`CoTenGra`

Contraction paths for large tensor networks using various graph based methods - compatible with opt_einsum and so quimb. For a full explanation see the paper this project accompanies: 'Hyper-optimized tensor network contraction' - and if this project is useful please consider citing to encourage further development!

The key methods here repeatedly build a contraction tree, using some combination of agglomerative and divisive heuristics, then sample these stochastically whilst having their algorithmic parameters tuned by a Bayesian optimizer so as to target the lowest space or time complexity.

This repository also contains a tensor network slicing implementation (for splitting contractions into many independent chunks each with lower memory) that will hopefully be added directly into opt_einsum at some point.
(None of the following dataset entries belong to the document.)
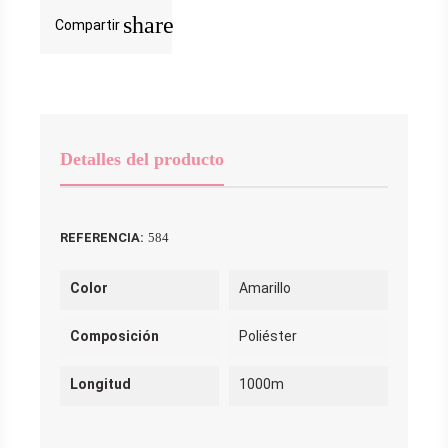
share
Compartir
Detalles del producto
REFERENCIA:
584
Color
Amarillo
Composición
Poliéster
Longitud
1000m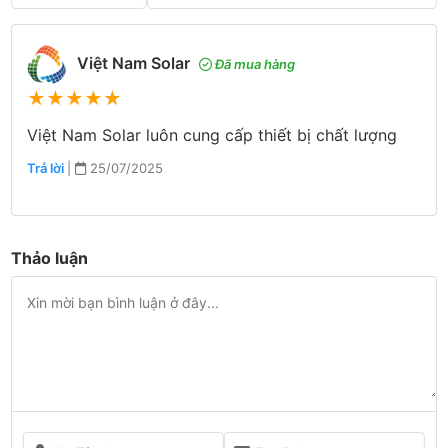
Việt Nam Solar
Đã mua hàng
★
★
★
★
★
Việt Nam Solar luôn cung cấp thiết bị chất lượng
Trả lời
|
25/07/2025
Thảo luận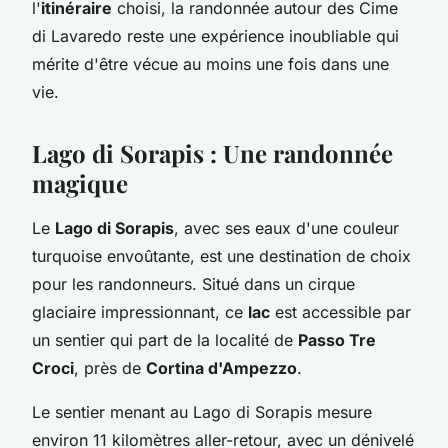
l'
itinéraire
choisi, la randonnée autour des Cime
di Lavaredo reste une expérience inoubliable qui
mérite d'être vécue au moins une fois dans une
vie.
Lago di Sorapis : Une randonnée
magique
Le
Lago di Sorapis
, avec ses eaux d'une couleur
turquoise envoûtante, est une destination de choix
pour les randonneurs. Situé dans un cirque
glaciaire impressionnant, ce
lac
est accessible par
un sentier qui part de la localité de
Passo Tre
Croci
, près de
Cortina d'Ampezzo
.
Le sentier menant au Lago di Sorapis mesure
environ 11 kilomètres aller-retour, avec un dénivelé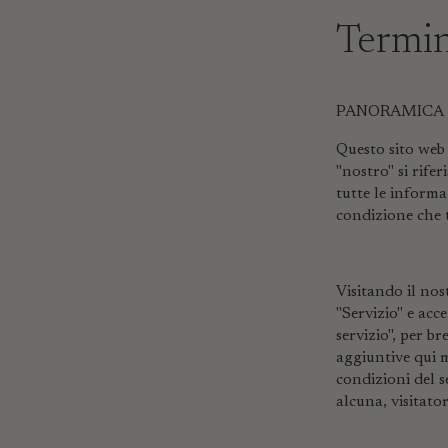
Termin
PANORAMICA
Questo sito web 
"nostro" si rif
tutte le informaz
condizione che tu
Visitando il nos
"Servizio" e acc
servizio", per b
aggiuntive qui m
condizioni del s
alcuna, visitato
The slicing can be performed within the Bayesian optimization loop to explicitly target contraction paths that slice well to low memory.

⚠️ Commits since 906f838 additionally add functionality first demonstrated in 'Classical Simulation of Quantum Supremacy Circuits' - namely, contraction subtree reconfiguration and the interleaving of this with slicing.

Installation 🔨
Basic usage ⚡
List of optimizer methods
- Adding your own 🌲
Tree Modifications
Parallelization
Reusing and Caching Paths 🗃️
Visualization
Possible ToDos

Installation 🔨

Basic requirements are opt_einsum and either cytoolz or toolz. Other than that the following python packages are recommended:

kahypar - Karlsruhe Hypergraph Partitioning for high quality divisive tree building (available via pip)
tqdm - for showing live progress (available via pip or conda)

To perform the hyper-optimization (and not just randomly sample) one of the following libraries is needed:

baytune - Bayesian Tuning and Bandits - Gaussian Processes used by default
chocolate - the CMAES optimization algorithm is used by default (sampler='QuasiRandom' also useful)
skopt - random forest as well as Gaussian process regressors (high quality but slow)
nevergrad - various population and evolutionary algorithms (v fast & suitable for highly parallel path findings)

If you want to experiment with other algorithms then the following can be used:

python-igraph - various other community detection algorithms (though no hyperedge support and usually worse performance than kahypar).
QuickBB
FlowCutter

The latter two are both accessed simply using their command line interface and so the following executables should be placed on the path somewhere: [quickbb_64, flow_cutter_pace17].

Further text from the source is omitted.